Building a picture of components in urban dust in communities near ports, mines and rail corridors is providing valuable data to government and industry so that they can better inform communities about air pollution. It’s one of many initiatives that award-winning image analysis research is driving across the value chain. TONY HESELEV reports
Award-winning research is demonstrating how every picture tells a story, and how these pictures can open up opportunities from steelmaking through to environmental protection.
The research is making detailed images and data available to clients through an optical reflected light microscopy imaging system, known as Component Grain Analysis (CGA).
This system collects about 1000 to 2000 calibrated high-resolution colour images of a sample to produce a mosaiced image that is then processed with software. Size and composition information obtained for every particle can be displayed via the cloud.
Assessing urban dust for coal particles
For the past five years, the technology has been increasingly used to assess coal and other components of urban dust in communities near ports, mines and rail corridors.
The purpose of these studies was to identify whether the source of urban dust was mining, farming or other activities. This information can help government and industry establish environmental practices and policies to protect communities from air pollution.
Such information requires accurate and consistent characterisation of the amount, composition and size distribution of dust particles. The particle size information is important because a dust particle greater than 10 microns is classified as nuisance dust and those less than 10 microns are classified as respirable dust that can enter the lungs, which has important health implications.
Detailed analysis for multiple stakeholders
The key to the research is that it provides an unprecedented level of detail that stakeholders in government, industry and communities can see, use and analyse online.

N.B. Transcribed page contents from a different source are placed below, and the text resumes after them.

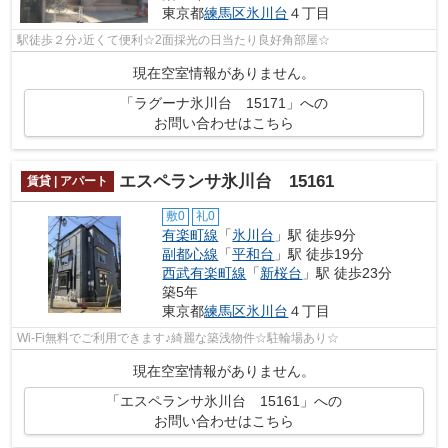
東京都
練馬区
氷川台
４丁目
駅徒歩２分♪近くて便利☆2面採光の日当たり良好角部屋☆
現在空室情報がありません。
「ラグーナ氷川台 15171」への
お問い合わせはこちら
エスペランサ氷川台 15161
賃貸 | アパート
敷0
礼0
有楽町線
「
氷川台
」駅 徒歩9分
副都心線
「
平和台
」駅 徒歩19分
西武有楽町線
「
新桜台
」駅 徒歩23分
築5年
東京都
練馬区
氷川台
４丁目
Wi-Fi無料でご利用できます♪綺麗な築浅物件☆駐輪場あり☆
現在空室情報がありません。
「エスペランサ氷川台 15161」への
お問い合わせはこちら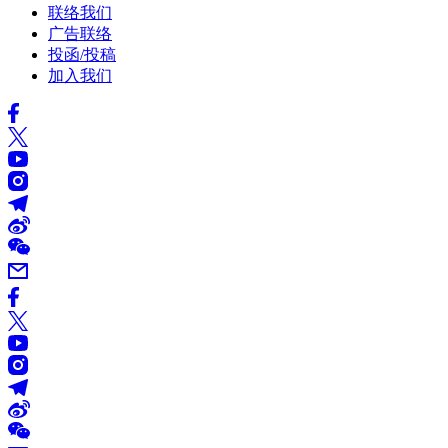
联络我们
广告联络
投函/投稿
加入我们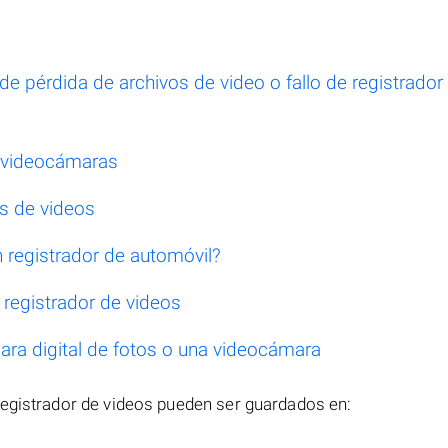
 pérdida de archivos de video o fallo de registrador
s videocámaras
s de videos
registrador de automóvil?
registrador de videos
ra digital de fotos o una videocámara
registrador de videos pueden ser guardados en: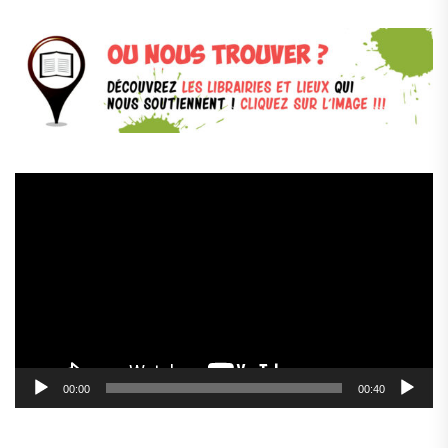
Lecteur
vidéo
00:00
00:40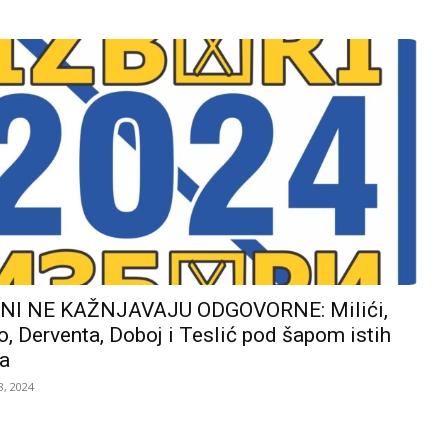
I NE KAŽNJAVAJU ODGOVORNE: Milići,
, Derventa, Doboj i Teslić pod šapom istih
a
, 2024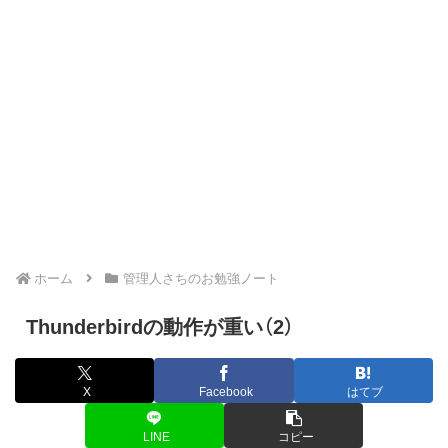
ホーム
管理人さちのお勉強ノート
Thunderbirdの動作が重い（2）
X
Facebook
はてブ
LINE
コピー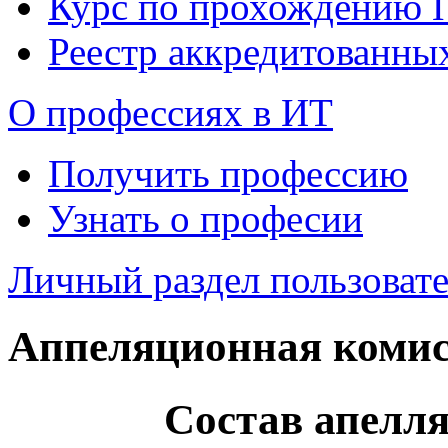
Курс по прохождению
Реестр аккредитованны
О профессиях в ИТ
Получить профессию
Узнать о професии
Личный раздел пользоват
Аппеляционная коми
Состав апелл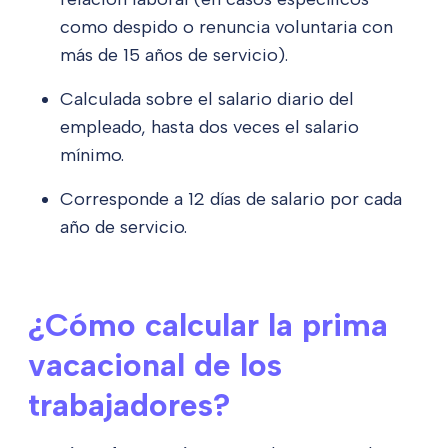
como despido o renuncia voluntaria con
más de 15 años de servicio).
Calculada sobre el salario diario del
empleado, hasta dos veces el salario
mínimo.
Corresponde a 12 días de salario por cada
año de servicio.
¿Cómo calcular la prima
vacacional de los
trabajadores?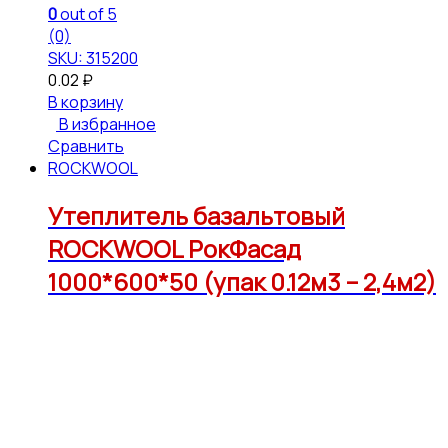
0
out of 5
(0)
SKU: 315200
0.02
₽
В корзину
В избранное
Сравнить
ROCKWOOL
Утеплитель базальтовый
ROCKWOOL РокФасад
1000*600*50 (упак 0.12м3 – 2,4м2)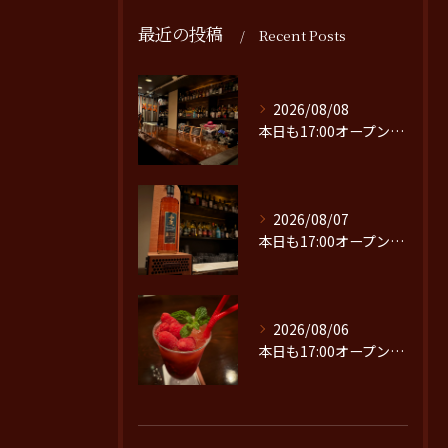
最近の投稿
Recent Posts
2026/08/08
本日も17:00オープンです。
2026/08/07
本日も17:00オープンです。
2026/08/06
本日も17:00オープンです。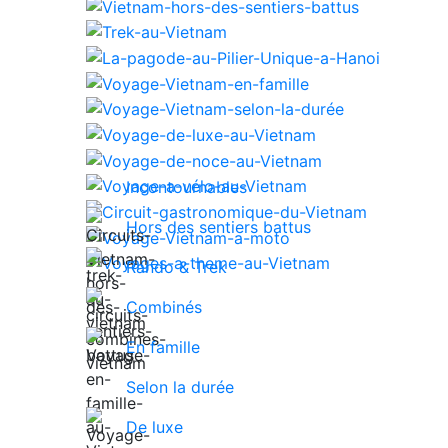
Incontournables
Hors des sentiers battus
Rando & Trek
Combinés
En famille
Selon la durée
De luxe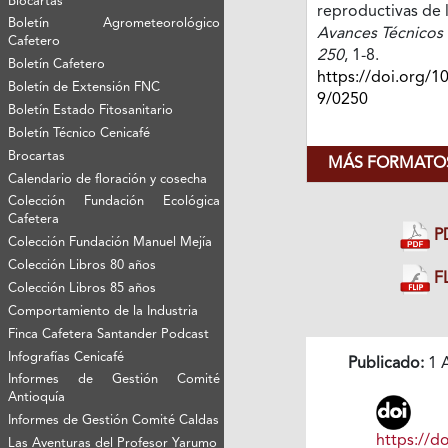
Biocartas
reproductivas de 
Boletín Agrometeorológico
Avances Técnicos 
Cafetero
250
, 1-8.
Boletín Cafetero
https://doi.org/1
Boletín de Extensión FNC
9/0250
Boletín Estado Fitosanitario
Boletín Técnico Cenicafé
Brocartas
MÁS FORMATOS
Calendario de floración y cosecha
Colección Fundación Ecológica
Cafetera
P
Colección Fundación Manuel Mejía
Colección Libros 80 años
FL
Colección Libros 85 años
Comportamiento de la Industria
Finca Cafetera Santander Podcast
Infografías Cenicafé
Publicado:
1 A
Informes de Gestión Comité
Antioquía
Informes de Gestión Comité Caldas
https://do
Las Aventuras del Profesor Yarumo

“Our method is one of the only ones that can distinguish the carbon-based particulates in dust samples,” CSIRO coal petrographer and environmental scientist, Karryn Warren, explains.
The samples the researchers have used come from paper towelling, wipes from windowsills and patios, sweepings, and from high volume air samplers. Analysis of these samples can identify sources of dust to help clients understand where best to apply dust control methods – such as suppression using water and/or chemicals.
A key area of focus is on analysing environmental samples, such as sediments, tailings and urban dust, which can contain coal dust especially near railways and ports that transport coal. For example, around Newcastle, where many industries are located and from where about 150 million tonnes of coal a year is transported, the researchers used the CGA system to analyse samples and quantify and distinguish coal dust from other fine particles such as diesel and rubber from road transportation, paints and plastics from nearby industry, and organic matter including pollen and grass clippings.
The researchers also used the system on soil and sediment samples collected around ports and tailings dams, for example after a heavy rain event, to analyse whether any material has been washed out.
Beyond assessing urban dust, the technology was initially developed and used for resource evaluation studies and to better understand the utilisation behaviour of different coals. For example, miners have reduced exploration costs by using the research as a basis for industry-funded studies. Other studies have also helped optimise the recovery of fine coal during flotation and a particular coal’s suitability for any utilisation process such as coke-making (metallurgical coal) or power generation (thermal coal).
The technology is also being utilised by coal users, such as steelmakers, for assessing coals used in blast furnaces to make coke. Depending on the required end use, this enables steelmakers to better understand the attributes of individual coals and to use this information to construct coal blends at the highest quality for the lowest price in order to maximise returns.
Award winning R&D
The Australian Coal Association Research Program (ACARP) recognised the importance of this technology by presenting CSIRO’s project team, and process engineering specialist Dr Bruce Atkinson of Basacon, with an industry excellence award in 2018.
The awarded project team included Ms Warren, chemist and coal technologist Graham O’Brien and coal petrographer and mineralogist Priyanthi Hapugoda. CSIRO software engineers Peter Dean, Gregoire Krahenbuhl and Paul McPhee and imaging expert Dr Matthew Thurley of Innovative Machine Vision, were integral to the development of the CGA software.
“This work has made a step change in how industry utilises data and we see [the] work continuing to be taken up by our industry and its expansion internationally,” ACARP acknowledged.
The research has proved particularly important for mines, coal users (such as overseas steelmakers), ports, environmental companies and government departments.
The CGA system has been licensed to ALS, a global laboratory services company headquartered in Brisbane, Australia that undertakes routine analyses for mining companies.
Commercial arrangements have also been entered into with a Japanese steelmaker and with two other smaller companies, one in Australia and the other in Europe.